12.Bölüm🐍

20K 1.1K 246
                                    

Bir 10 dakika sonra gelmiştik arabayı yavaşlatarak park ettim ve kemerimi çözdüm."İnin hadi."dedim.

Onlarda inince kapıları kilitledim. Eymen sallana sallana inerken "Kusucam galiba." dedi.

Yüzümü buruşturarak diğer tarafa döndüm. O sırada diğerleride inmişti. Hep beraber balıkçı restoranına girdik.

Altı kişilik bir masaya oturduk.

Herkes siparişini vermiş birbirlerine bakıyordu. Siparişler geldiğinde garson gelerek ne içeceğimizi sordu ve içecek önerdi.

Önerdiklerinin arasından rakıyı seçtim. Semih bana bakarak "Rakı mı?" diye sordu.

Kafamı "Evet, sorun mu var?" dedim. Diğerleride rakı istediğinde garson gitmişti.

"Ne zamandan beri içiyorsun?" diye sordu Erdem abi.

Bu soru ile burnumdan hafifçe güldüm. "İlk 17 yaşımda arkadaşımla kaçamak yaparak içmiştim." dedim.

Bu arkadaş tabii ki Furkan'dı.

Ondan başka samimi arkadaşım yoktu zaten.

Beni o gün keman kursu ve ardında olan buz pateni kursundan kaçırarak vakit geçirmemizi sağlamıştı.

Sonrada gizlice bara gitmiştik. Yüzümde oluşan belli belirsiz tebessümü sildim.

Herkes yemeğe başladığında Semih "Ee Adran, daha önce bir timin oldu mu? Bu görevi başarabilecek misin?" dedi.

"Oldu. Onları çok güzel bir şekilde eğittim. Ben bir emir aldıysam o kişiyi yüzü kara çıkarmam Yüzbaşım." dedim direkt.

"Timin nerede? Ben mi göremiyorum yoksa?" dedi yalandan şaşırmış bir yüz ifadesiyle.

"Şehit oldular." dedim masaya bakarak.

Hepsi "Başınız sağ olsun." derken ben "Vatan sağ olsun" dedim.

"Adı neydi timinin?" dedi Sinan. Bu kadar meraklı olduklarını düşünmemiştim.

"Karanlık timi. Kendim kurup, kendim eğitmiştim." dedim.

"Belliki iyi eğitememişsin" dedi Semih kaşlarını alayla kaldırarak.

Erdem ve Asaf abi, Semih'e yapma dercesine bakıyorlardı.

Açığımı arıyordu. Bulmuştu da.

Bende onu zayıf noktasından vururdum o zaman.

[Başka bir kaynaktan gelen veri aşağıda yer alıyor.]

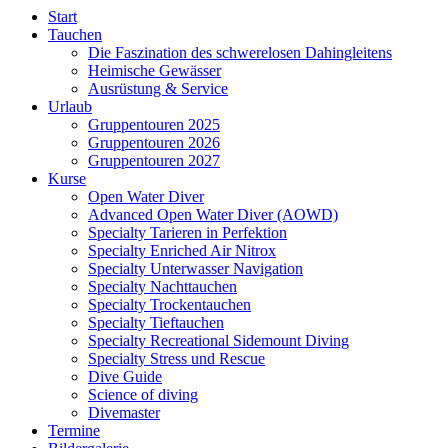
Start
Tauchen
Die Faszination des schwerelosen Dahingleitens
Heimische Gewässer
Ausrüstung & Service
Urlaub
Gruppentouren 2025
Gruppentouren 2026
Gruppentouren 2027
Kurse
Open Water Diver
Advanced Open Water Diver (AOWD)
Specialty Tarieren in Perfektion
Specialty Enriched Air Nitrox
Specialty Unterwasser Navigation
Specialty Nachttauchen
Specialty Trockentauchen
Specialty Tieftauchen
Specialty Recreational Sidemount Diving
Specialty Stress und Rescue
Dive Guide
Science of diving
Divemaster
Termine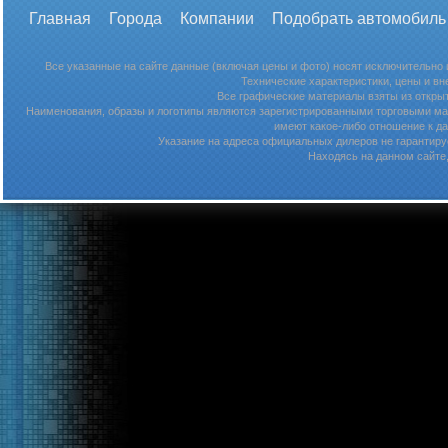
Главная
Города
Компании
Подобрать автомобиль
Все указанные на сайте данные (включая цены и фото) носят исключительно
Технические характеристики, цены и в
Все графические материалы взяты из откры
Наименования, образы и логотипы являются зарегистрированными торговыми мар
имеют какое-либо отношение к д
Указание на адреса официальных дилеров не гарантируе
Находясь на данном сайте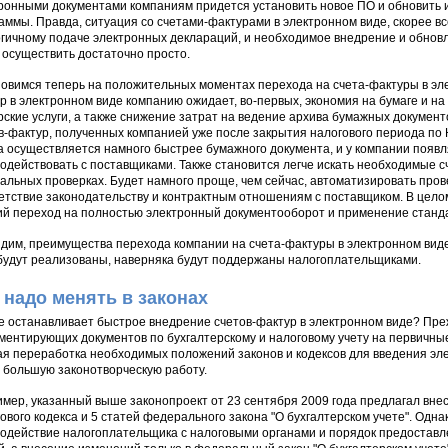
ронными документами компаниям придется установить новое ПО и обновить 
аммы. Правда, ситуация со счетами-фактурами в электронном виде, скорее вс
гичному подаче электронных деклараций, и необходимое внедрение и обнов
 осуществить достаточно просто.
овимся теперь на положительных моментах перехода на счета-фактуры в эл
р в электронном виде компанию ожидает, во-первых, экономия на бумаге и на 
рские услуги, а также снижение затрат на ведение архива бумажных докуме
в-фактур, полученных компанией уже после закрытия налогового периода по НД
 осуществляется намного быстрее бумажного документа, и у компании появ
одействовать с поставщиками. Также становится легче искать необходимые с
альных проверках. Будет намного проще, чем сейчас, автоматизировать пров
етствие законодательству и контрактным отношениям с поставщиком. В цело
ий переход на полностью электронный документооборот и применение станда
идим, преимущества перехода компании на счета-фактуры в электронном вид
будут реализованы, наверняка будут поддержаны налогоплательщиками.
 надо менять в законах
е останавливает быстрое внедрение счетов-фактур в электронном виде? Преж
ментирующих документов по бухгалтерскому и налоговому учету на первичны
я переработка необходимых положений законов и кодексов для введения эл
 большую законотворческую работу.
мер, указанный выше законопроект от 23 сентября 2009 года предлагал внес
ового кодекса и 5 статей федерального закона "О бухгалтерском учете". Одна
одействие налогоплательщика с налоговыми органами и порядок предоставл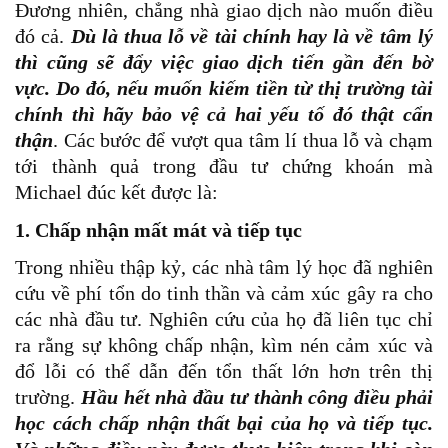
Đương nhiên, chẳng nhà giao dịch nào muốn điều
đó cả.
Dù là thua lỗ về tài chính hay là về tâm lý
thì cũng sẽ đẩy việc giao dịch tiến gần đến bờ
vực. Do đó, nếu muốn kiếm tiền từ thị trường tài
chính thì hãy bảo vệ cả hai yếu tố đó thật cẩn
thận
. Các bước để vượt qua tâm lí thua lỗ và chạm
tới thành quả trong đầu tư chứng khoán mà
Michael đúc kết được là:
1. Chấp nhận mất mát và tiếp tục
Trong nhiều thập kỷ, các nhà tâm lý học đã nghiên
cứu về phí tổn do tinh thần và cảm xúc gây ra cho
các nhà đầu tư. Nghiên cứu của họ đã liên tục chỉ
ra rằng sự không chấp nhận, kìm nén cảm xúc và
đổ lỗi có thể dẫn đến tổn thất lớn hơn trên thị
trường.
Hầu hết nhà đầu tư thành công điều phải
học cách chấp nhận thất bại của họ và tiếp tục.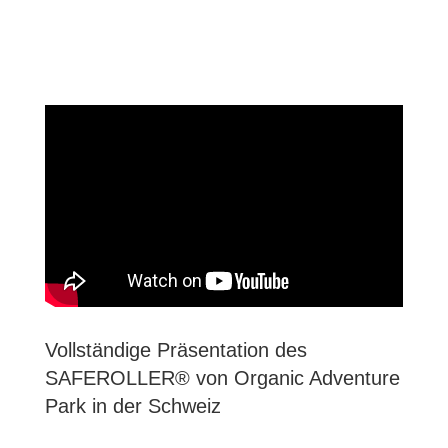
Vollständige Präsentation des
SAFEROLLER® von Organic Adventure
Park in der Schweiz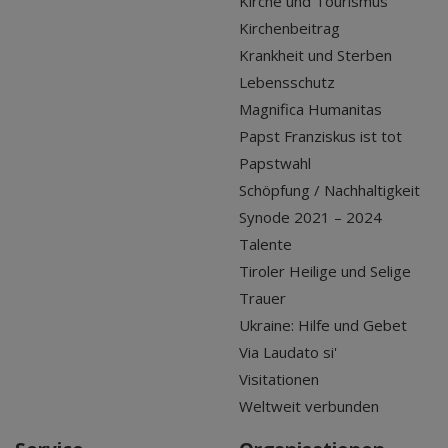
Kirche und Tourismus
Kirchenbeitrag
Krankheit und Sterben
Lebensschutz
Magnifica Humanitas
Papst Franziskus ist tot
Papstwahl
Schöpfung / Nachhaltigkeit
Synode 2021 – 2024
Talente
Tiroler Heilige und Selige
Trauer
Ukraine: Hilfe und Gebet
Via Laudato si'
Visitationen
Weltweit verbunden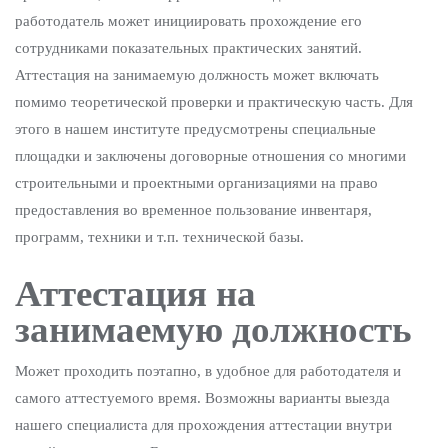
работодатель может инициировать прохождение его
сотрудниками показательных практических занятий.
Аттестация на занимаемую должность может включать
помимо теоретической проверки и практическую часть. Для
этого в нашем институте предусмотрены специальные
площадки и заключены договорные отношения со многими
строительными и проектными организациями на право
предоставления во временное пользование инвентаря,
программ, техники и т.п. технической базы.
Аттестация на
занимаемую должность
Может проходить поэтапно, в удобное для работодателя и
самого аттестуемого время. Возможны варианты выезда
нашего специалиста для прохождения аттестации внутри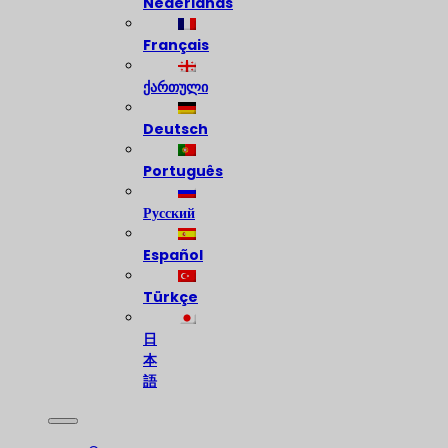
Nederlands
Français
ქართული
Deutsch
Português
Русский
Español
Türkçe
日
本
語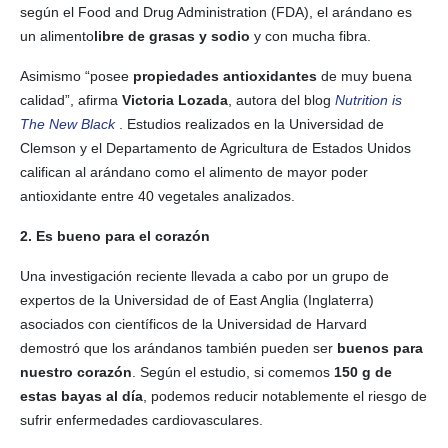
según el Food and Drug Administration (FDA), el arándano es
un alimento
libre de grasas y sodio
y con mucha fibra.
Asimismo “posee
propiedades antioxidantes
de muy buena
calidad”, afirma
Victoria Lozada
, autora del blog
Nutrition is
The New Black
. Estudios realizados en la Universidad de
Clemson y el Departamento de Agricultura de Estados Unidos
califican al arándano como el alimento de mayor poder
antioxidante entre 40 vegetales analizados.
2. Es bueno para el corazón
Una investigación reciente llevada a cabo por un grupo de
expertos de la Universidad de of East Anglia (Inglaterra)
asociados con científicos de la Universidad de Harvard
demostró que los arándanos también pueden ser
buenos para
nuestro corazón
. Según el estudio, si comemos
150 g de
estas bayas al día
, podemos reducir notablemente el riesgo de
sufrir enfermedades cardiovasculares.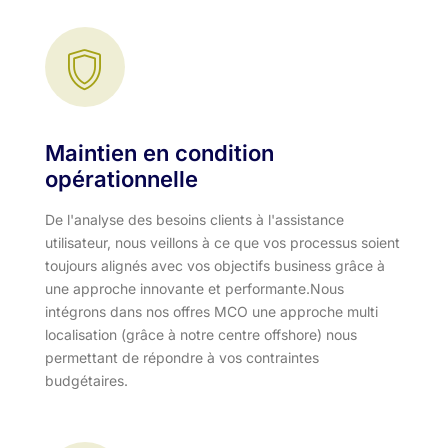
Maintien en condition
opérationnelle
De l'analyse des besoins clients à l'assistance
utilisateur, nous veillons à ce que vos processus soient
toujours alignés avec vos objectifs business grâce à
une approche innovante et performante.​ Nous
intégrons dans nos offres MCO une approche multi
localisation (grâce à notre centre offshore) nous
permettant de répondre à vos contraintes
budgétaires.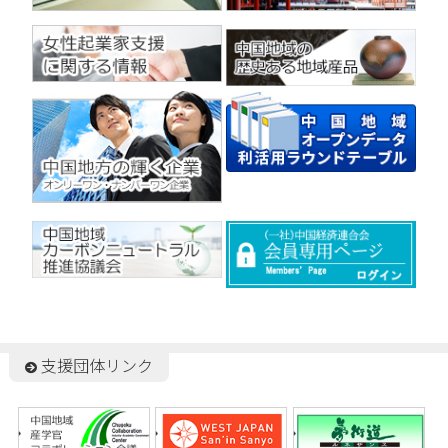
支援団体リンク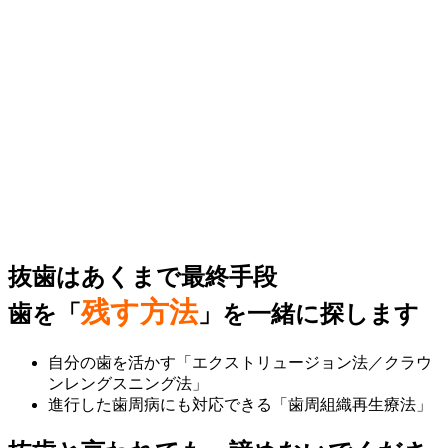
抜歯はあくまで最終手段
残す方法
歯を「
」を一緒に探します
自分の歯を活かす「エクストリュージョン法／クラウ
ンレングスニング法」
進行した歯周病にも対応できる「歯周組織再生療法」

Alayla sırıtarak "Belliki senide iyi eğitememişler. " dedim kaşlarım ile bacaklarını göstererek.

Yüzü anında sinirli bir hâl alırken herkes yemeğine devam etmişti.

Telefonun çalması ile yemeğime ara verdim. Bugünde ne çok arayan vardı.

Telefonu cebimden çıkardığımda Çağrı'nın görüntülü aradığını görmem ile kaşlarım çatıldı.

Başına taş düşmüştü galiba.

"İzninizle açabilir miyim?" diye sordum. Onlar rahatsız olmayacaksa açabilirdim.

Hepsi onaylar mırıltılar çıkarırken aramayı yanıtlayarak telefonu peçeteliğe yasladım.

"Hayırdır? Öldünde öbür taraftan mı arıyorsun? Gerçi sen öbür tarafta olsanda aramazsın. Yoksa ben mi ölüyorum." dedim sahte bir kahkaha atarak.

Sonra birden kamera açıldı. Karşımda Çağrı yerine Alaz ve Alp vardı.

Arkadan Çağrının sesi duyuldu. "Haklısın ölsemde, ölsende seni aramam ablacığım. Abimlerin telefonlarının şarjı bitmiş. Mecburiyet." dedi. Klasik yalan.